Realized absorptive capacity is based on the potential absorptive capacity, which involves external knowledge transformation and utilization (Zahra and George 2002). From our simulation results, we can see that the trend of realized absorptive capacity is similar to that of potential absorptive capacity.

Technology innovation achievements

As Fig. 6 shows, the technology innovation-achievement curves present various change tendencies in different PLC stages. During the introduction stage they are small, and increase sharply in the growth stage, while in the maturity stage the curves grow continually and reach a peak before beginning to decline and finally ultimately declining dramatically. From the overall tendency, the changes in a firm’s technology-innovation achievements are consistent with the PLC curve, which means that they are driven mainly by market demand. The result is consisted with previous studies that have demonstrated that market demand is the driving force of innovation (Cohen and Levinthal 1990; Lemma et al. 2015; Tempels and Van den Belt 2016).

Technology gap

According to the simulation results, the technology gap is zero in the period of introduction, but with the growth of market demand, the technology gap begins to emerge. In the growth stage, it increases rapidly and reaches its peak at month 84 before starting to decline. In the mature stage, it declines rapidly, and in the last stage, it finally it reaches zero. These changes are explained as follows. In the early period of introduction, the product has just been launched with the leading technology, and thus the technology gap is zero. As market demand grows, the technology gap gradually emerges and expands. In the growth stage, with the rapid increase in market demand, the technology-innovation achievements cannot meet the demand, thus the technology gap shows an expanding trend that reaches its peak. Meanwhile, the rapid growth of the new technology-innovation achievement comprises a part of the technology gap, which begins to diminish in the late period of the growth stage. In the maturity stage, the market demand has become saturated, while the firm’s technology-innovation achievements continue to increase, which means that the technology gap keeps reducing. In the declining stage, the market demand falls sharply, and the firm’s technology-innovation achievements can be completely satisfied by market demand, which means the technology gap has disappeared.

Sensitivity analysis

To further test the model’s behaviors and the robustness, we conducted a sensitivity analysis of the model’s parameters. As pointed out by Cui et al. (2011b), rather than classify all parameters, we chose representative parameters and classified them into three groups related to three subsystems respectively. Based on the results of interviews and previous literature (Cohen and Levinthal 1990; Cui et al. 2011a; Fan 1995; Roberts et al. 2012; Zahra and George 2002), the parameters of time spent in founding an external knowledge network, an R&D period, and diverse knowledge are very important to the coevolution and effect of absorptive capacity, therefore we chose these three components as the parameters of the sensitivity analysis.

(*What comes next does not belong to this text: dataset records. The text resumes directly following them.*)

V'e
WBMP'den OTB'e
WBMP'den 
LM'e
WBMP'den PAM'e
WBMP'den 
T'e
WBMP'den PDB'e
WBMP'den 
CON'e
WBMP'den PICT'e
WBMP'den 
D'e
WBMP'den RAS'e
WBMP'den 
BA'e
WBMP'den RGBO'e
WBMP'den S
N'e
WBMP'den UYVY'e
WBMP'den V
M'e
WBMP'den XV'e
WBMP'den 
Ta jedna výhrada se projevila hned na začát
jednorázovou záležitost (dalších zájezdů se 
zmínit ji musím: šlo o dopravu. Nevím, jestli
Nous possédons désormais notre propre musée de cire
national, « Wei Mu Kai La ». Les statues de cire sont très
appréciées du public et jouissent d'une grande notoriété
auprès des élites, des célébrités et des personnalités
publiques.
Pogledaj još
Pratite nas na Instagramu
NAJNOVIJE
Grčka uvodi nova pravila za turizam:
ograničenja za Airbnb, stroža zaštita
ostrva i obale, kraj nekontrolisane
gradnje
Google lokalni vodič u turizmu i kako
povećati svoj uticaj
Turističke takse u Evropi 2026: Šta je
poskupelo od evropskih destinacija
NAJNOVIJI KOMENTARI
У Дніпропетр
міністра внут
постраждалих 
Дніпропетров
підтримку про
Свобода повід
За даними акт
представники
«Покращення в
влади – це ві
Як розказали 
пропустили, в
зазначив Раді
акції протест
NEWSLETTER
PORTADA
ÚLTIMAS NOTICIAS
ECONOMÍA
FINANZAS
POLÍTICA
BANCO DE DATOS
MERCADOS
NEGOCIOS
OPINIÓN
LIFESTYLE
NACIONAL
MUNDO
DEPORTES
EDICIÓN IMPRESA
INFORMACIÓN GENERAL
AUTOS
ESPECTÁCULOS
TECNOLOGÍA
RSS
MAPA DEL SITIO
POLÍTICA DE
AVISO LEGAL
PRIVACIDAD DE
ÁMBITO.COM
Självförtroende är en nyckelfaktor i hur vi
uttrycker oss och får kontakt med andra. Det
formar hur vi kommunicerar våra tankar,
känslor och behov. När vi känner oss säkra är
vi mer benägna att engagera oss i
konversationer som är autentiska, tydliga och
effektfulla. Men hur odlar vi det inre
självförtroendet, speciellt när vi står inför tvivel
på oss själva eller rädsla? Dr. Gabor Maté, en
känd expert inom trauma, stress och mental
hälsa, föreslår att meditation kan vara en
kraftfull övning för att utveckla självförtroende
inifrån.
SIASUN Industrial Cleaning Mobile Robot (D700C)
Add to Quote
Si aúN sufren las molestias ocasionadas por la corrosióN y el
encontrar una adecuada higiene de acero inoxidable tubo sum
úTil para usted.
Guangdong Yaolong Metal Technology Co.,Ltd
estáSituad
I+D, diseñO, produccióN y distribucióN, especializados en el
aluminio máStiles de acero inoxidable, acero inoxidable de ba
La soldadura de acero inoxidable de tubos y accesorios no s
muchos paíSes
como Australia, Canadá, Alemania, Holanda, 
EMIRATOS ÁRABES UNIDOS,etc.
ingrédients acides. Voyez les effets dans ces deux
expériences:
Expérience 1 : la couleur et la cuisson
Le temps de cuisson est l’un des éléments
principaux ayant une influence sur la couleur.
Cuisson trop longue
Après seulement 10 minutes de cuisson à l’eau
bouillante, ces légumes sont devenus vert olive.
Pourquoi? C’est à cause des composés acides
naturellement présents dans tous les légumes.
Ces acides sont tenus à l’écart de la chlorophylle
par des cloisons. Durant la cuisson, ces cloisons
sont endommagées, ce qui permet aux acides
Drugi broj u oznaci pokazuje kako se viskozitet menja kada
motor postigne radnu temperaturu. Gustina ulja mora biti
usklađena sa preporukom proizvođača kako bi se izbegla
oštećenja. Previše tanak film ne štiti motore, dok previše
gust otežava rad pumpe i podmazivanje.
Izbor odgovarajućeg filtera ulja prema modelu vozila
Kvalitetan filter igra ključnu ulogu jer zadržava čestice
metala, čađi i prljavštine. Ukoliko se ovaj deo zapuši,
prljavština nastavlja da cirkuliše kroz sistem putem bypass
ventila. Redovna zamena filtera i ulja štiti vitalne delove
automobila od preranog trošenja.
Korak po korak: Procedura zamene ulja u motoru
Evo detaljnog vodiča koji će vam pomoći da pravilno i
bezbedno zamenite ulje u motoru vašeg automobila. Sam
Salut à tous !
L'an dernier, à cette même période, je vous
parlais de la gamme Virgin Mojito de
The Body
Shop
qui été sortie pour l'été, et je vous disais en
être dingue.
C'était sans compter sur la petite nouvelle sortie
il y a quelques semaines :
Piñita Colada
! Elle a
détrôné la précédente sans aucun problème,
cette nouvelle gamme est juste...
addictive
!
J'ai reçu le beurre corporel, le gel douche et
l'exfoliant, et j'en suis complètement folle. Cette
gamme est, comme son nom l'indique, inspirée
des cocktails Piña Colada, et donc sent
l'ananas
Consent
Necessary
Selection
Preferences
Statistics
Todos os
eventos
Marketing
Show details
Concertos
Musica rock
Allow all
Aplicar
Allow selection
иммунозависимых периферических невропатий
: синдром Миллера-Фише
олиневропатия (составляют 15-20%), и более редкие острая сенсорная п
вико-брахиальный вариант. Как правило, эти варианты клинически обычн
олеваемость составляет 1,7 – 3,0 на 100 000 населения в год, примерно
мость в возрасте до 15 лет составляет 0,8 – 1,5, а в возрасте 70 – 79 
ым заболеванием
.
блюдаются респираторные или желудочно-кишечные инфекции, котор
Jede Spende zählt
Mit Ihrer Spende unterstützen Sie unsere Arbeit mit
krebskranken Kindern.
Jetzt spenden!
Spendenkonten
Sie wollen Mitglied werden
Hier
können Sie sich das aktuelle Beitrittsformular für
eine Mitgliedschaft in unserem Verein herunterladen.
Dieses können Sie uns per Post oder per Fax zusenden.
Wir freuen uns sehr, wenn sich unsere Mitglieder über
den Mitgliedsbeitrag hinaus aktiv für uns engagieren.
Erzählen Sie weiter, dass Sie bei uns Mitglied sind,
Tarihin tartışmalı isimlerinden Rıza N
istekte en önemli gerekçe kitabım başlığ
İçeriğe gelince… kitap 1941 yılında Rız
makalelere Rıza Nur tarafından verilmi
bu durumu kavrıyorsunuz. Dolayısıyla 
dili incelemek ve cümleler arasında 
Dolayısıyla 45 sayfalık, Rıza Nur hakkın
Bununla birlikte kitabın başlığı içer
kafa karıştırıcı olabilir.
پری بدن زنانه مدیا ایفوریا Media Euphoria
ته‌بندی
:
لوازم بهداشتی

Time spent in founding an external knowledge network

An organization needs external knowledge to arrive at the right time (Cui et al. 2011a). In this study, the time spent in founding an external knowledge network is defined as a time delay from the recognition of a technology gap to taking action in order to find a suitable external knowledge source. This parameter is measured at 6, 12, and 18 months, respectively, and the results are shown in Fig. 7.
Fig. 7

The sensitivity simulation results of time spent in founding an external knowledge network

In Fig. 7, the simulation curves of all the main variables show almost no change under these three scenarios in the introduction stage, which means that the change of time spent in founding an external knowledge network does not affect the system’s behavior in this stage.

However, the system’s behavior is influenced by time spent in founding an external knowledge network in the growth stage. As shown in Fig. 7, external knowledge sources, knowledge storage, potential and realized absorptive capacities, and technology innovation achievements are increasing with shortening the time spent in founding an external knowledge network in this stage, while the technology gap is declining. Rink and Swan (1979) indicated that many competitors enter the market in the growth stage, which motivates enterprises to accelerate the speed of product updates and improvements to win the market share. Therefore, in a short period of time, firms establish an external knowledge network that can quickly increase the external knowledge sources and knowledge storage, which can improve the firm’s potential and realized absorptive capacities. In this way, the external knowledge network can improve firms’ technological-innovation performance and narrow the technology gap.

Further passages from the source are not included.